(Closed) Mother’s disappointment

posted 7 years ago in Ceremony
Post # 3
Member
75 posts
Worker bee
  • Wedding: October 2011

I wouldn’t be hard on her. I am obsessed with my mom and it would have never in a million years crossed my mind that I was hurting her feelings by walking down the aisle with my daddy. (they are still married).

Post # 4
Member
46606 posts
Honey Beekeeper
  • Wedding: November 1999

The spotlight will be on the bride, not her Dad.  Even if you were still married, she may have chosen to have her Dad walk her down the aisle.

The mother of the Bride is the last person seated before the processional begins. That is your moment in the limelight. The rest of the time is for your daughter and her groom.

 

Post # 5
Member
4803 posts
Honey bee
  • Wedding: September 2011

So it seems like you want their wedding to be fairly traditional, from your disappointment about the lack of dancing and the ipod. But she is doing her walk down the aisle the traditonal way, and you are crushed?  I think you need to try harder to put yourself in her shoes here – she is disappointed that her father isn’t being more involved in the wedding and her life, and she is probably also aggravated that they are driving up the gueslist. She wants to at least have him walk her down the aisle, but if she does she has to worry about hurting her mom. Instead of enoying her planning she would spenda a bunch of time stressing about everyone ese’s feelings and wants instead of what she wants for her wedding day.

I know you said that you haven’t expressed this disappointment to her, and that is good – I don’t think you should. I know it’s hard for you as the mom, but you are the one who chose him as her father – she did not, and I don’t think it would be fair to pressure her for wanting him to take the traditional father role whenever she can get that from him.

Post # 7
Member
1557 posts
Bumble bee
  • Wedding: September 2012

You sound like a great mom! No one is really going to think twice about it just being her dad to walk her down aisle, since that is tradition. I understand being hurt now & I think it’s great you didn’t bring it up with your daughter. Plus your daughter probably never thought about going down the aisle any other way, I know I wouldn’t and I’m much closer with my mom than my dad. She may also look at it as the only thing her dad is really participating in that day, where it seems like you are much more involved and interested in her big day than he is, so she’s actually sharing a lot more with you and has put aside this little bit of time for her dad?

Post # 8
Member
190 posts
Blushing bee
  • Wedding: June 2012

I think you’re a great mom and the fact that you’re thinking about her feelings shows a great deal on your part.

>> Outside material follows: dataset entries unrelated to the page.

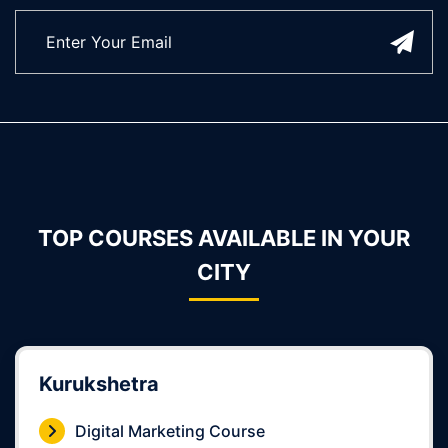
TOP COURSES AVAILABLE IN YOUR
CITY
Kurukshetra
Digital Marketing Course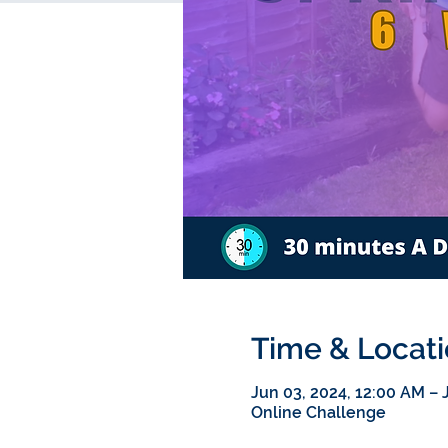
Time & Locat
Jun 03, 2024, 12:00 AM – J
Online Challenge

I agree with PPs that she probably never thought of it any other way and it’s great that you didn’t bring it up to her.

Post # 9
Member
4192 posts
Honey bee
  • Wedding: July 2012 - Baltimore Museum of Industry

First of all, kudos to you and your ex for getting along-it’s so nice to read this. You can’t imagine how much this means to your daughter. I am so thankful that my parents are amicably divorced (otherwise we would have probably eloped already, due to some other serious family drama we’ve already dealt with.) So you and your ex are saving your daughter SO much stress and heartache. 🙂

I’ve only seen mothers walk their daughters down the aisle if it’s a Jewish wedding, or if the father is deceased. The spotlight is on her, not him. Even though my relationship with my mom has always been better and closer, I love my Dad very much despite (what I view as) his shortcomings as a parent. I know this is a moment my Dad’s been waiting a long time for, and I am so excited to share it with him.

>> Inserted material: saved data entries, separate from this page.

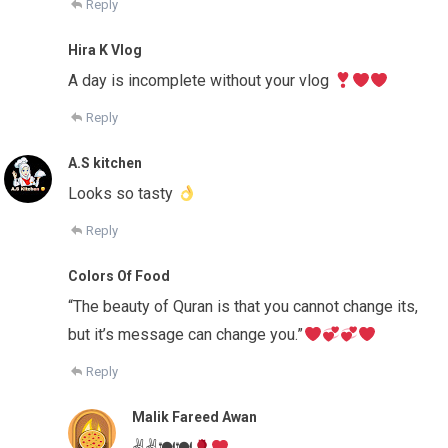
Reply
Hira K Vlog
A day is incomplete without your vlog
Reply
A.S kitchen
Looks so tasty
Reply
Colors Of Food
“The beauty of Quran is that you cannot change its,
but it’s message can change you.”
Reply
Malik Fareed Awan
✌✌🍽🍽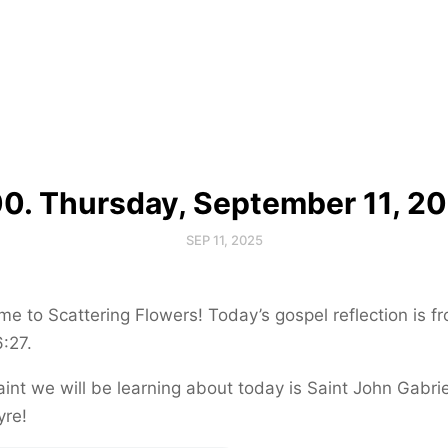
0. Thursday, September 11, 2
SEP 11, 2025
e to Scattering Flowers! Today’s gospel reflection is f
:27.
int we will be learning about today is Saint John Gabrie
yre!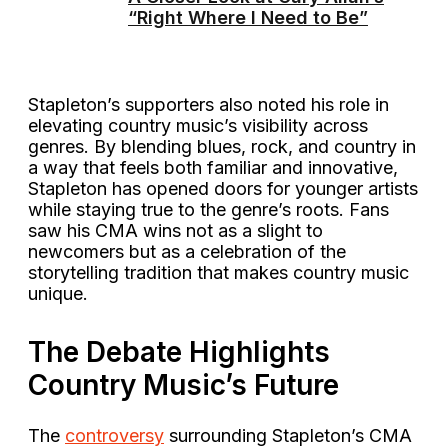
“Right Where I Need to Be”
Stapleton’s supporters also noted his role in
elevating country music’s visibility across
genres. By blending blues, rock, and country in
a way that feels both familiar and innovative,
Stapleton has opened doors for younger artists
while staying true to the genre’s roots. Fans
saw his CMA wins not as a slight to
newcomers but as a celebration of the
storytelling tradition that makes country music
unique.
The Debate Highlights
Country Music’s Future
The
controversy
surrounding Stapleton’s CMA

A co-worker had a similar concern with her daughter’s wedding- she basically raised her daughters as a single parent, supporting them through college, and she paid for the wedding- her ex didn’t give one dime, yet wanted a billion relatives there (she said no). When her daughter/ex got to the altar. the daughter turned and gave her mother a kiss- a very nice touch, I thought. Mom also gave the toast at the reception, not Dad.

As far as planning, for most men, it just isn’t their thing. Future Father-In-Law said “just tell me where to be and what you want me to wear.” (wish his wife said the same thing!)

I think you’re wise to keep this to yourself- I realize it may hurt a little bit, but it might hurt your daughter more, if it would put her in a conflicted situation. Children know who their “better” parent is, yet we love them both.